Primers used for polymerase chain reaction amplification and Sanger sequencing analyses. M13 forward primer (TGTAAAACGACGGCCAGT) and M13 reverse primer (CAGGAAACAGCTATGACC) sequences are shown in italics.

RNA sequencing. Total RNA was extracted from frozen tumor tissue adjacent to that used for cytogenetic analysis and histological examination using miRNeasy Mini Kit (Qiagen, Hilden, Germany). RNA sequencing was performed on cases 1 and 2 (Table I). For this purpose, 1 μg of total RNA was sent to the Genomics Core Facility at the Norwegian Radium Hospital, Oslo University Hospital for high-throughput paired-end RNA sequencing. A total of 89×106 and 107×106 76-bp-length reads were obtained from the tumors of cases 1 and 2, respectively. FASTQC software was used for quality control of the raw sequence data (available online at: http://www.bioinformatics.babraham.ac.uk/projects/fastqc/). Fusion transcripts were found using FusionCatcher software (24, 25). The “grep” command was also used to search the fastq files of the sequence data for the HMGA2–NCOR2 fusion sequence. The principle of this approach has been described in detail elsewhere (26-28). The search terms were “AGGAAATGGCAGCAGCAA” and “AGGAAATGGC AGCAACAA” for case 1 and “CCTGCTCAGCAGCAGCAA” and “CCTGCTCAGCAGCAACAA” for case 2.

Reverse transcription (RT)PCR and Sanger sequencing analyses. The primers used for PCR amplification and Sanger sequencing analyses are shown in Table II. The methodologies for cDNA synthesis, RT-PCR amplification, and Sanger sequencing were described elsewhere (29, 30). For the first outer PCR amplification, the primer combination HMGA2-846F1/NCOR2-2127R1 was used. For the second inner PCR, the primer combination HMGA2-925F1/NCOR2-2076R1 was used. The Basic Local Alignment Search Tool (BLAST) was used to compare the sequences obtained by Sanger sequencing with the NCBI reference sequences NM_003483.4 (HMGA2) and NM_006312.6 (NCOR2) (31).

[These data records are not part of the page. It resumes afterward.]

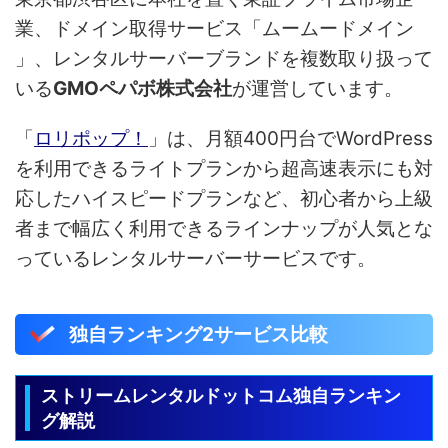
業、ドメイン取得サービス「ムームードメイン
」、レンタルサーバーブランドを複数取り扱って
いる
GMOペパボ株式会社
が運営しています。
「
ロリポップ！
」は、月額400円台でWordPress
を利用できるライトプランから超高速表示にも対
応したハイスピードプランなど、初心者から上級
者まで幅広く利用できるラインナップが人気とな
っているレンタルサーバーサービスです。
独自ランキング2サービス比較
ストリームレンタルドットコム独自ランキン
グ解説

Fluorescence in situ hybridization (FISH). For the detection of HMGA2–NCOR2 fusion gene, a homemade double-fusion FISH probe was used. The BAC probes were purchased from the BACPAC Resource Center operated by BACPAC Genomics, Emeryville, CA, USA (https://bacpacresources.org/) (Table III). The probes for HMGA2 were labelled with fluorescein-12-dCTP (PerkinElmer, Boston, MA, USA) to obtain a green signal. The probes for NCOR2 were labelled with Texas Red-5-dCTP (PerkinElmer) to obtain a red signal. Detailed information on the FISH procedure was given elsewhere (30, 32). Fluorescent signals were captured and analyzed using the CytoVision system (Leica Biosystems).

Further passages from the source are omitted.